- TDCJ mugshot of Dudley
- Born: Marion Butler Dudley May 13, 1972 Tuscaloosa, Alabama, U.S.
- Died: January 25, 2006 (aged 33) Huntsville Unit, Huntsville, Texas, U.S.
- Cause of death: Execution by lethal injection
- Conviction: Capital murder
- Criminal penalty: Death (January 23, 1995)

Details
- Date: June 20, 1992
- Country: United States
- Location: Houston, Texas
- Killed: 4
- Injured: 2
- Date apprehended: July 8, 1992

= Brownstone Lane murders =

1992 mass murder case in Houston, Texas

The Brownstone Lane murders were the mass murders of four people at a residence on Brownstone Lane in Houston, Texas, United States. On June 20, 1992, three men tied up six people and shot all of them in the head execution-style. Four of the six victims died. The perpetrators: Marion Butler Dudley (May 13, 1972 – January 25, 2006), Arthur "Squirt" Brown Jr. (August 14, 1970 – March 9, 2023), and Antonia "Tony" Lamone Dunson (born November 7, 1972) were convicted of capital murder. Dudley and Brown were sentenced to death, while Dunson was sentenced to life in prison.

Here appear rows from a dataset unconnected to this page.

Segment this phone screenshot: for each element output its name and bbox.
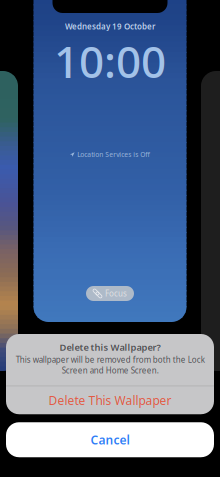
staticText: Wednesday 19 October (65, 21, 155, 32)
button[interactable]: Delete This Wallpaper (6, 386, 214, 414)
staticText: This wallpaper will be removed from both… (16, 354, 204, 376)
staticText: Delete This Wallpaper (48, 392, 172, 408)
staticText: 10:00 (54, 32, 166, 90)
staticText: Cancel (90, 432, 130, 448)
staticText: Location Services is Off (77, 150, 150, 159)
button[interactable]: Cancel (6, 422, 214, 457)
staticText: Focus (105, 288, 127, 299)
staticText: Delete this Wallpaper? (60, 341, 160, 353)
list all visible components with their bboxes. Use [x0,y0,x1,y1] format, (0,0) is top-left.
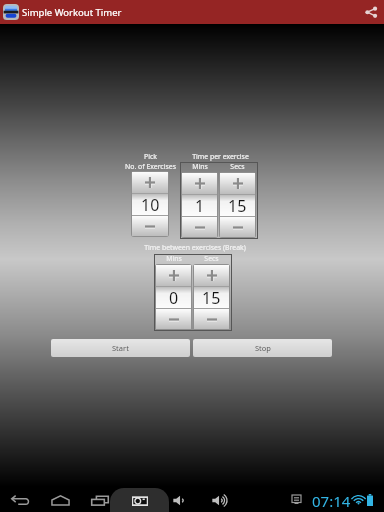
button[interactable]: Volume down [171,490,191,510]
button[interactable]: 1 [182,195,217,216]
button[interactable] [182,173,217,194]
button[interactable] [182,217,217,237]
staticText: Simple Workout Timer [22,6,122,19]
button[interactable]: 0 [156,287,191,308]
staticText: Start [112,343,129,353]
button[interactable]: Stop [193,339,332,357]
staticText: Pick [144,152,157,161]
button[interactable] [220,173,255,194]
button[interactable] [220,217,255,237]
button[interactable]: Home [49,489,71,511]
staticText: Secs [204,254,219,263]
button[interactable] [156,265,191,286]
staticText: 10 [141,194,160,215]
button[interactable]: 15 [194,287,229,308]
button[interactable]: Screenshot [129,489,151,511]
button[interactable]: Volume up [210,490,230,510]
button[interactable] [132,216,168,236]
staticText: Time between exercises (Break) [144,243,246,252]
staticText: Stop [255,343,271,353]
staticText: 1 [195,195,205,216]
button[interactable] [156,309,191,329]
staticText: Mins [192,162,208,171]
button[interactable]: Recents [89,489,111,511]
button[interactable] [194,265,229,286]
button[interactable]: Back [9,489,31,511]
staticText: 15 [228,195,247,216]
button[interactable]: Share [360,1,382,23]
staticText: 07:14 [312,491,351,511]
staticText: No. of Exercises [125,162,176,171]
button[interactable]: 15 [220,195,255,216]
button[interactable]: 10 [132,194,168,215]
staticText: 0 [169,287,179,308]
staticText: Time per exercise [192,152,249,161]
staticText: 15 [202,287,221,308]
button[interactable]: Start [51,339,190,357]
staticText: Secs [230,162,245,171]
button[interactable] [194,309,229,329]
staticText: Mins [166,254,182,263]
button[interactable] [132,172,168,193]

Dudley and Brown were executed by lethal injection at the Huntsville Unit in Huntsville, Texas. Dudley was executed on January 25, 2006, and Brown was executed on March 9, 2023. Dunson remains incarcerated at the Huntsville Unit and is eligible for parole in 2027.

==Murders==
On June 20, 1992, four people were shot and killed during a drug deal at a residence on Brownstone Lane in Houston, Texas. Marion Dudley, Arthur Brown Jr., and Tony Dunson had gone to the home of Jose and Rachel Tovar to buy three kilograms of cocaine when they decided to rob them of their drugs and money. Six people were bound and shot by the trio inside the home. By the time police arrived, three victims were dead: Jose Tovar, Jessica Quiñones (seven months pregnant), and Frank Farias. Of the three survivors, one, Audrey Brown, later died in a hospital, making the total number of murder victims four. The remaining two survivors identified Marion Dudley, Arthur Brown Jr., and Tony Dunson as their attackers.

==Aftermath==
After the murders, the perpetrators fled the area. When they learned they were suspects in the murders and wanted by the police; they fled town. The trio bought a Jeep Cherokee and convinced two women to drive them from Birmingham, Alabama to Louisville, Kentucky. Once there, they purchased plane tickets to Ohio under assumed names. They then left Columbus and headed north. Police found a sports vehicle they believed belonged to Dudley, but it offered them no new leads. The mothers of Dudley, Brown, and Dunson asked them to turn themselves in but believed they were innocent.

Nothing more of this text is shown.